In earlier blogs I discussed developments related to privacy protection and the collection of personal data about children through mobile apps.  Needless to say, concern for privacy protection is of great interest to everyone not just parents and children.

For example, personal data easily generated by mobile devices is information about your location. Some may feel that providing this kind of information is worthwhile, because they can receive timely news about nearby activities or sales promotions.  Vendors love this information because it enables them better to reach customers on the verge of purchase decisions.

While there is the short term convenience a user gains by revealing her location, what about the aggregation of information about her movements over a long period of time?  The app that offers a timely sales pitch can at the same time accumulate information about a user’s movements, which can result in a highly detailed picture about the user.  It is a given that this kind of specific detail is valuable to vendors; but when would such accumulation cross the line of a person’s reasonable expectations of personal privacy?

Because mobile app technology is advancing rapidly, regulators, legislators and advocacy groups are raising the alarm.  The main challenge is to find workable ways to balance the consumer’s need to be adequately informed so as to give knowing consent to the accumulation of information about their movements, and vendor and marketer needs to be in the best position to make “a sale.”

Recently, a number of governmental and association players have offered some “guidance” to help app developers, app platform providers and mobile ad networks adopt “best practices” as they go forward with the creation of new mobile products.

Among these developments are the just released recommendations of the California Attorney General for “Mobile Ecosystem Stakeholders.”

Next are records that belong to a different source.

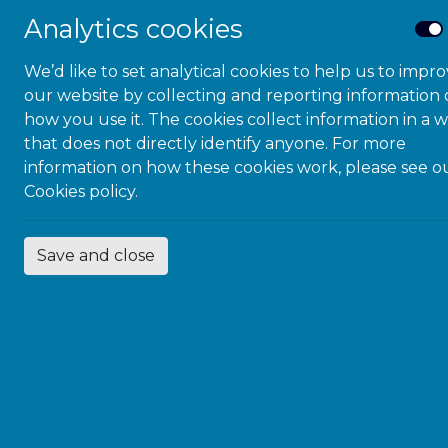
Status wi
Analytics cookies
East Sussex Area 
We’d like to set analytical cookies to help us to impr
process at the fi
our website by collecting and reporting information
review and evalua
how you use it. The cookies collect information in a 
embraces the princ
that does not directly identify anyone. For more
but across all the
information on how these cookies work, please see o
Cookies policy.
The evidence tra
reflecting a comm
processes, espec
Save and close
(Education Trai
There are many f
a close worki
sharing infor
an experienced
substance mis
Good working 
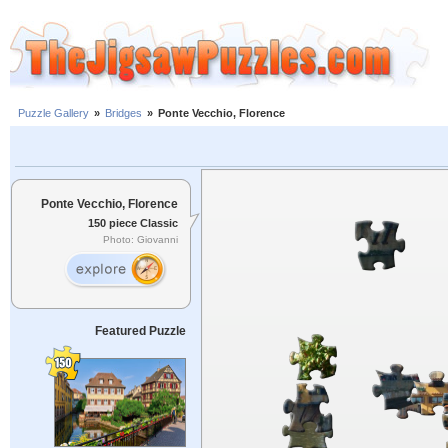
Puzzle Gallery
»
Bridges
»
Ponte Vecchio, Florence
Ponte Vecchio, Florence
150 piece Classic
Photo: Giovanni
Featured Puzzle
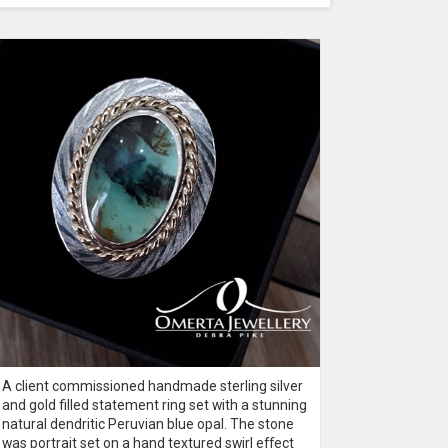
A client commissioned handmade sterling silver
A 60th bir
and gold filled statement ring set with a stunning
silver rin
natural dendritic Peruvian blue opal. The stone
into a Rus
was portrait set on a hand textured swirl effect
a natural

In addition, the App Developers Alliance, Consumer Action, World Privacy Forum and the ACLU are working together on proposals for screen mock-ups that app developers can incorporate to inform users as to what data will be collected and who will have access to it.

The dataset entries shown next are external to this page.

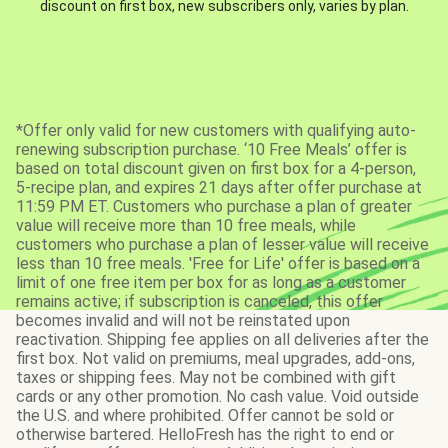
discount on first box, new subscribers only, varies by plan.
*Offer only valid for new customers with qualifying auto-
renewing subscription purchase. ‘10 Free Meals’ offer is
based on total discount given on first box for a 4-person,
5-recipe plan, and expires 21 days after offer purchase at
11:59 PM ET. Customers who purchase a plan of greater
value will receive more than 10 free meals, while
customers who purchase a plan of lesser value will receive
less than 10 free meals. 'Free for Life' offer is based on a
limit of one free item per box for as long as a customer
remains active; if subscription is canceled, this offer
becomes invalid and will not be reinstated upon
reactivation. Shipping fee applies on all deliveries after the
first box. Not valid on premiums, meal upgrades, add-ons,
taxes or shipping fees. May not be combined with gift
cards or any other promotion. No cash value. Void outside
the U.S. and where prohibited. Offer cannot be sold or
otherwise bartered. HelloFresh has the right to end or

Finally, the Federal Trade Commission recently issued its report, “Protecting Consumer Privacy in an Era of Rapid Change.”

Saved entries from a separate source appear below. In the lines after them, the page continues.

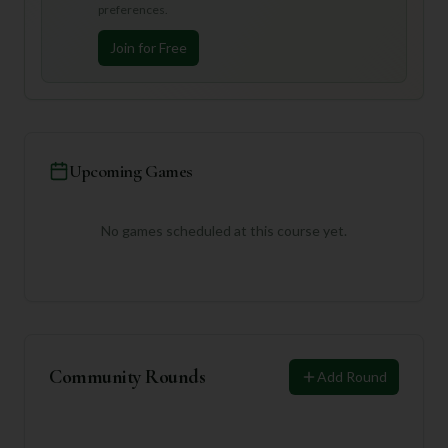
preferences.
Join for Free
Upcoming Games
No games scheduled at this course yet.
Community Rounds
Add Round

There is a trade-off between convenience and protecting personal privacy.  Those who are looking to benefit from what the new technology offers, whether as a user or service provider, should become more informed of the scope of the debate.  As I will discuss in Part 2 of this series of blogs, the technological revolution will not just affect business transactions but could inform how law enforcement can proceed when collecting information about a suspect.  Stay tuned…..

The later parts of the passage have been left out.